**What you need to do**
Exclude the pictures and repeat all of the data exactly.

*** Block opens ***

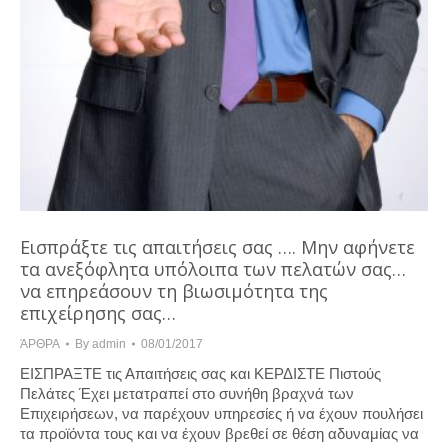
Εισπράξτε τις απαιτήσεις σας …. Μην αφήνετε
τα ανεξόφλητα υπόλοιπα των πελατών σας…
να επηρεάσουν τη βιωσιμότητα της
επιχείρησης σας…
ΆΡΘΡΑ
By
admin
08/01/2017
ΕΙΣΠΡΑΞΤΕ τις Απαιτήσεις σας και ΚΕΡΔΙΣΤΕ Πιστούς
Πελάτες Έχει μετατραπεί στο συνήθη βραχνά των
Επιχειρήσεων, να παρέχουν υπηρεσίες ή να έχουν πουλήσει
τα προϊόντα τους και να έχουν βρεθεί σε θέση αδυναμίας να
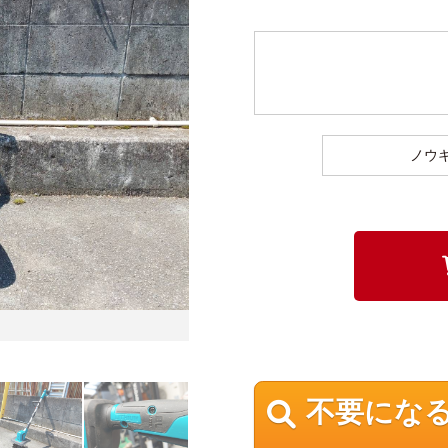
ノウ
不要にな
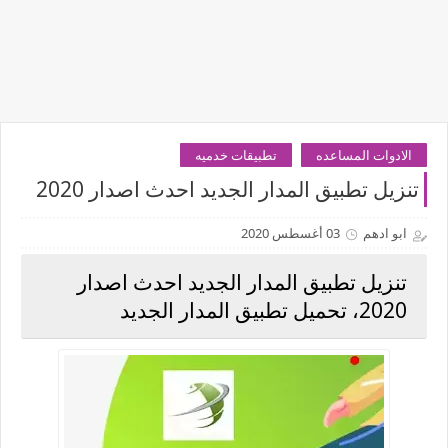
الادوات المساعده
تطبيقات خدميه
تنزيل تطبيق المدار الجديد احدث اصدار 2020
ابو ادهم
03 أغسطس 2020
تنزيل تطبيق المدار الجديد احدث اصدار
2020، تحميل تطبيق المدار الجديد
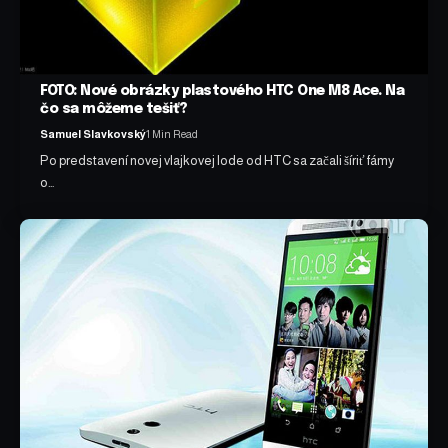
FOTO: Nové obrázky plastového HTC One M8 Ace. Na
čo sa môžeme tešiť?
Samuel Slavkovský
1 Min Read
Po predstavení novej vlajkovej lode od HTC sa začali šíriť fámy
o…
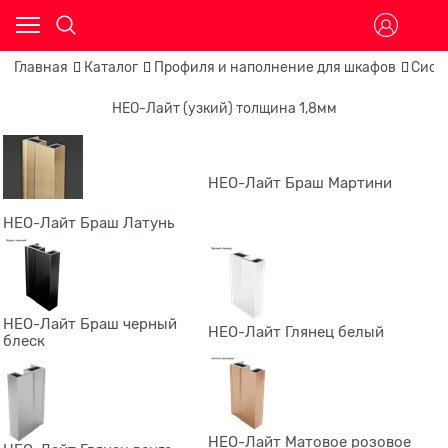
Главная
Каталог
Профиля и наполнение для шкафов
Сист
НЕО-Лайт (узкий) толщина 1,8мм
НЕО-Лайт Браш Мартини
НЕО-Лайт Браш Латунь
НЕО-Лайт Браш черный
НЕО-Лайт Глянец белый
блеск
НЕО-Лайт Матовое розовое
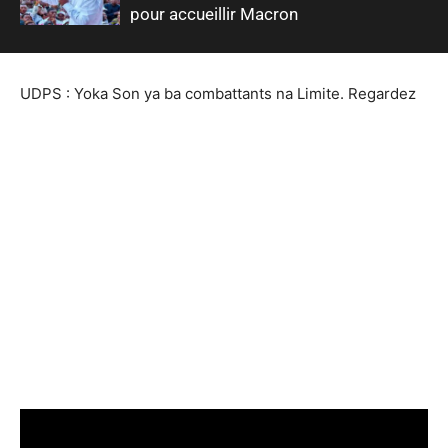
pour accueillir Macron
UDPS : Yoka Son ya ba combattants na Limite. Regardez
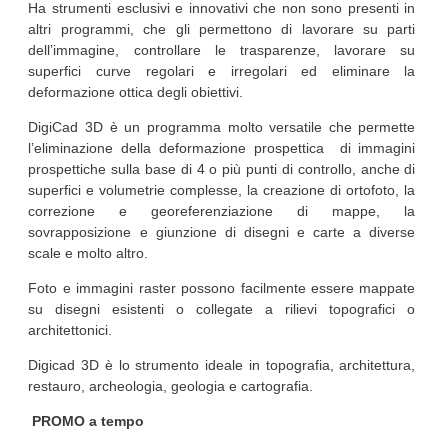
Ha strumenti esclusivi e innovativi che non sono presenti in
altri programmi, che gli permettono di lavorare su parti
dell’immagine, controllare le trasparenze, lavorare su
superfici curve regolari e irregolari ed eliminare la
deformazione ottica degli obiettivi.
DigiCad 3D è un programma molto versatile che permette
l’eliminazione della deformazione prospettica di immagini
prospettiche sulla base di 4 o più punti di controllo, anche di
superfici e volumetrie complesse, la creazione di ortofoto, la
correzione e georeferenziazione di mappe, la
sovrapposizione e giunzione di disegni e carte a diverse
scale e molto altro.
Foto e immagini raster possono facilmente essere mappate
su disegni esistenti o collegate a rilievi topografici o
architettonici.
Digicad 3D è lo strumento ideale in topografia, architettura,
restauro, archeologia, geologia e cartografia.
PROMO a tempo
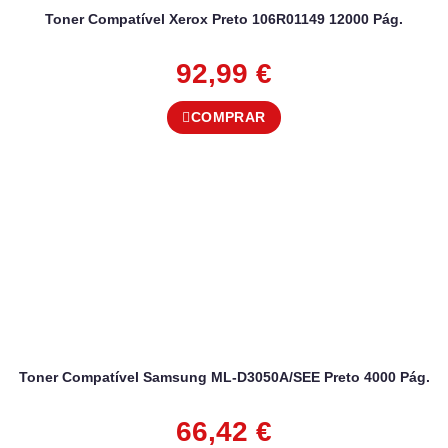
Toner Compatível Xerox Preto 106R01149 12000 Pág.
92,99
€
COMPRAR
Toner Compatível Samsung ML-D3050A/SEE Preto 4000 Pág.
66,42
€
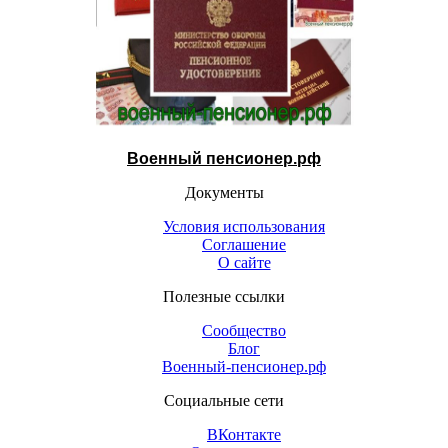
Военный пенсионер.рф
Документы
Условия использования
Соглашение
О сайте
Полезные ссылки
Сообщество
Блог
Военный-пенсионер.рф
Социальные сети
ВКонтакте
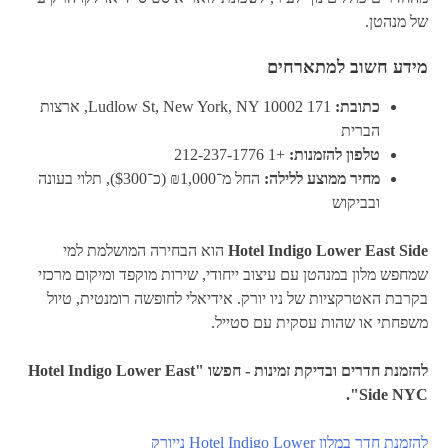
של מנהטן.
מידע חשוב למתארחים
כתובת:
171 Ludlow St, New York, NY 10002, ארצות
הברית
טלפון להזמנות:
+1 212-237-1776
מחיר ממוצע ללילה:
החל מ־₪1,000 (כ־$300), תלוי בעונה
ובביקוש
Hotel Indigo Lower East Side
הוא הבחירה המושלמת למי
שמחפש מלון במנהטן עם עיצוב ייחודי, שירות מוקפד ומיקום מרכזי
בקרבת האטרקציות של ניו יורק. אידיאלי לחופשה רומנטית, טיול
משפחתי או שהות עסקית עם סטייל.
להזמנת חדרים ובדיקת זמינות - חפשו "Hotel Indigo Lower East
Side NYC".
להזמנת חדר במלון Hotel Indigo Lower נייורק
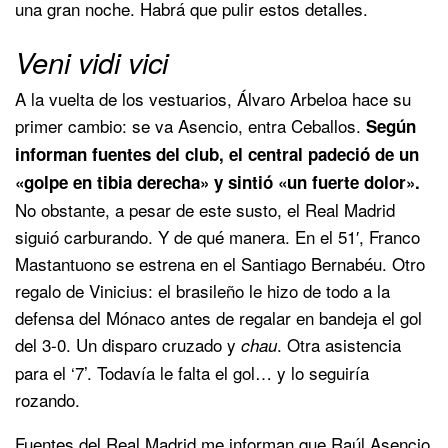
una gran noche. Habrá que pulir estos detalles.
Veni vidi vici
A la vuelta de los vestuarios, Álvaro Arbeloa hace su
primer cambio: se va Asencio, entra Ceballos.
Según
informan fuentes del club, el central padeció de un
«golpe en tibia derecha» y sintió «un fuerte dolor».
No obstante, a pesar de este susto, el Real Madrid
siguió carburando. Y de qué manera. En el 51′, Franco
Mastantuono se estrena en el Santiago Bernabéu. Otro
regalo de Vinicius: el brasileño le hizo de todo a la
defensa del Mónaco antes de regalar en bandeja el gol
del 3-0. Un disparo cruzado y
. Otra asistencia
chau
para el ‘7’. Todavía le falta el gol… y lo seguiría
rozando.
Fuentes del Real Madrid me informan que Raúl Asencio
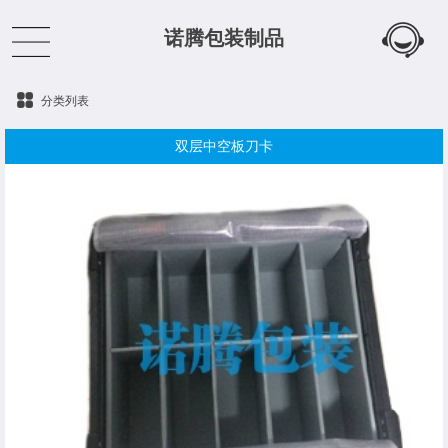
诺腾包装制品
分类列表
双层中空板刀卡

*** Block closes ***

**Output for this exercise**
Εισπράξτε τις απαιτήσεις σας …. Μην αφήνετε
τα ανεξόφλητα υπόλοιπα των πελατών σας…
να επηρεάσουν τη βιωσιμότητα της
επιχείρησης σας…
ΆΡΘΡΑ
By
admin
08/01/2017
ΕΙΣΠΡΑΞΤΕ τις Απαιτήσεις σας και ΚΕΡΔΙΣΤΕ Πιστούς
Πελάτες Έχει μετατραπεί στο συνήθη βραχνά των
Επιχειρήσεων, να παρέχουν υπηρεσίες ή να έχουν πουλήσει
τα προϊόντα τους και να έχουν βρεθεί σε θέση αδυναμίας να
ノウ
不要にな
الادوات المساعده
تطبيقات خدميه
تنزيل تطبيق المدار الجديد احدث اصدار 2020
ابو ادهم
03 أغسطس 2020
تنزيل تطبيق المدار الجديد احدث اصدار
2020، تحميل تطبيق المدار الجديد
FOTO: Nové obrázky plastového HTC One M8 Ace. Na
čo sa môžeme tešiť?
Samuel Slavkovský
1 Min Read
Po predstavení novej vlajkovej lode od HTC sa začali šíriť fámy
o…
Главная
Каталог
Профиля и наполнение для шкафов
Сист
НЕО-Лайт (узкий) толщина 1,8мм
НЕО-Лайт Браш Мартини
НЕО-Лайт Браш Латунь
НЕО-Лайт Браш черный
НЕО-Лайт Глянец белый
блеск
НЕО-Лайт Матовое розовое
pour accueillir Macron
UDPS : Yoka Son ya ba combattants na Limite. Regardez
Ha strumenti esclusivi e innovativi che non sono presenti in
altri programmi, che gli permettono di lavorare su parti
dell’immagine, controllare le trasparenze, lavorare su
superfici curve regolari e irregolari ed eliminare la
deformazione ottica degli obiettivi.
DigiCad 3D è un programma molto versatile che permette
l’eliminazione della deformazione prospettica di immagini
prospettiche sulla base di 4 o più punti di controllo, anche di
superfici e volumetrie complesse, la creazione di ortofoto, la
correzione e georeferenziazione di mappe, la
sovrapposizione e giunzione di disegni e carte a diverse
scale e molto altro.
Foto e immagini raster possono facilmente essere mappate
su disegni esistenti o collegate a rilievi topografici o
architettonici.
Digicad 3D è lo strumento ideale in topografia, architettura,
restauro, archeologia, geologia e cartografia.
PROMO a tempo
Toner Compatível Xerox Preto 106R01149 12000 Pág.
92,99
€
COMPRAR
Toner Compatível Samsung ML-D3050A/SEE Preto 4000 Pág.
66,42
€
Военный пенсионер.рф
Документы
Условия использования
Соглашение
О сайте
Полезные ссылки
Сообщество
Блог
Военный-пенсионер.рф
Социальные сети
ВКонтакте
של מנהטן.
מידע חשוב למתארחים
כתובת:
171 Ludlow St, New York, NY 10002, ארצות
הברית
טלפון להזמנות:
+1 212-237-1776
מחיר ממוצע ללילה:
החל מ־₪1,000 (כ־$300), תלוי בעונה
ובביקוש
Hotel Indigo Lower East Side
הוא הבחירה המושלמת למי
שמחפש מלון במנהטן עם עיצוב ייחודי, שירות מוקפד ומיקום מרכזי
בקרבת האטרקציות של ניו יורק. אידיאלי לחופשה רומנטית, טיול
משפחתי או שהות עסקית עם סטייל.
להזמנת חדרים ובדיקת זמינות - חפשו "Hotel Indigo Lower East
Side NYC".
להזמנת חדר במלון Hotel Indigo Lower נייורק
una gran noche. Habrá que pulir estos detalles.
Veni vidi vici
A la vuelta de los vestuarios, Álvaro Arbeloa hace su
primer cambio: se va Asencio, entra Ceballos.
Según
informan fuentes del club, el central padeció de un
«golpe en tibia derecha» y sintió «un fuerte dolor».
No obstante, a pesar de este susto, el Real Madrid
siguió carburando. Y de qué manera. En el 51′, Franco
Mastantuono se estrena en el Santiago Bernabéu. Otro
regalo de Vinicius: el brasileño le hizo de todo a la
defensa del Mónaco antes de regalar en bandeja el gol
del 3-0. Un disparo cruzado y
. Otra asistencia
chau
para el ‘7’. Todavía le falta el gol… y lo seguiría
rozando.
Fuentes del Real Madrid me informan que Raúl Asencio
诺腾包装制品
分类列表
双层中空板刀卡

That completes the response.